Here is a comprehensive overview of Tricyclic Antidepressants (TCAs):
Tricyclic Antidepressants (TCAs)
Structure & History
TCAs are named for their three-ring molecular structure. Imipramine was the first TCA, introduced in the 1950s, and the class remained the primary treatment for depression until SSRIs arrived. They are still used today for specific indications.
Mechanism of Action
TCAs work through multiple receptor mechanisms:
| Mechanism | Effect |
|---|
| Block NE & serotonin (5-HT) reuptake | Primary antidepressant/analgesic effect — increases synaptic monoamines |
| Muscarinic (anticholinergic) blockade | Dry mouth, constipation, urinary retention, blurred vision, confusion |
| α₁-adrenergic blockade | Orthostatic hypotension |
| Histamine (H₁) blockade | Sedation, weight gain |
| Sodium channel blockade | Cardiac conduction slowing (QRS widening) |
| Potassium channel blockade | QT prolongation |
Individual Agents
| Drug | Class | Notes |
|---|
| Amitriptyline | Tertiary amine | Most sedating; significant anticholinergic; QT prolongation |
| Imipramine | Tertiary amine | First TCA; also used for enuresis |
| Clomipramine | Tertiary amine | Used for OCD; greatest QT prolongation risk |
| Doxepin | Tertiary amine | Also substrate of CYP2D6 |
| Nortriptyline | Secondary amine | Less sedating; fewer side effects |
| Desipramine | Secondary amine | Least sedating; weakest CYP2D6 inhibitor; fewest drug interactions |
Tertiary amines (amitriptyline, imipramine, doxepin, clomipramine) have more side effects than secondary amines (nortriptyline, desipramine) and are not recommended in older adults.
Clinical Indications
- Major depression (especially treatment-resistant)
- Anxiety disorders including panic disorder
- OCD (clomipramine specifically)
- Chronic pain / neuropathic pain
- Migraine prophylaxis
- Nocturnal enuresis (imipramine)
- Fibromyalgia
- Trigeminal neuralgia
Drug Interactions
- Metabolized by CYP2C19, CYP1A2 (tertiary amines) and CYP2D6 (doxepin, desipramine, nortriptyline)
- CYP inhibitors can unexpectedly raise TCA serum levels → toxicity
- Combining with MAOIs or SSRIs risks serotonin syndrome
TCA Overdose / Toxicity
Toxicity is life-threatening and progresses rapidly:
Timeline
| Phase | Time | Features |
|---|
| Early | 0–2 hrs | Anticholinergic syndrome: dry skin, urinary retention, confusion, agitation, tachycardia, hallucinations, seizures |
| Late | 2–6 hrs | Myocardial depression, hypotension, bradycardia, wide QRS, arrhythmias |
ECG Findings
- Sinus tachycardia (earliest sign)
- QRS > 100 ms → predictive of seizures
- QRS > 160 ms → predictive of ventricular dysrhythmias
- R wave in aVR > 3 ms (terminal 40-ms rightward axis shift) — hallmark finding
- QT prolongation (especially clomipramine, amitriptyline)
Differential Diagnosis
Wide QRS also seen with: Class IA antiarrhythmics (quinidine, procainamide), Class IC (flecainide), diphenhydramine, carbamazepine, cocaine
Management of Overdose
- Airway/Breathing — secure airway early; intubate if seizing or obtunded
- Activated charcoal — only if within 1 hr, awake, cooperative, no toxicity signs
- IV fluids — for hypotension (isotonic crystalloid first)

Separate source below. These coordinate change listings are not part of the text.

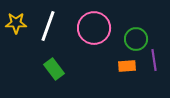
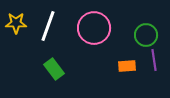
green circle: moved 10 px right, 4 px up
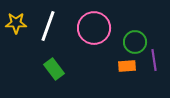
green circle: moved 11 px left, 7 px down
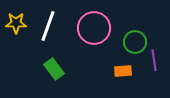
orange rectangle: moved 4 px left, 5 px down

- Vasopressors — norepinephrine or epinephrine for refractory hypotension (direct-acting agents preferred)
- Sodium bicarbonate — key treatment for QRS widening or ventricular dysrhythmias
- Bolus: 1–2 mEq/kg IV push if QRS > 100 ms; repeat in 5–10 min if needed
- Infusion: maintain serum pH 7.50–7.55
- Mechanism: provides Na⁺ to overcome channel blockade + alkalinization reduces TCA binding
- Seizures — IV benzodiazepines (lorazepam 1–4 mg or diazepam 5–10 mg); refractory → phenobarbital 15–20 mg/kg
- Avoid: Class IA/IC antiarrhythmics (worsen sodium channel blockade); physostigmine (risk of asystole with QRS/QT prolongation)
If QRS doesn't respond to maximal alkalinization (pH > 7.55), 3% hypertonic saline can be used.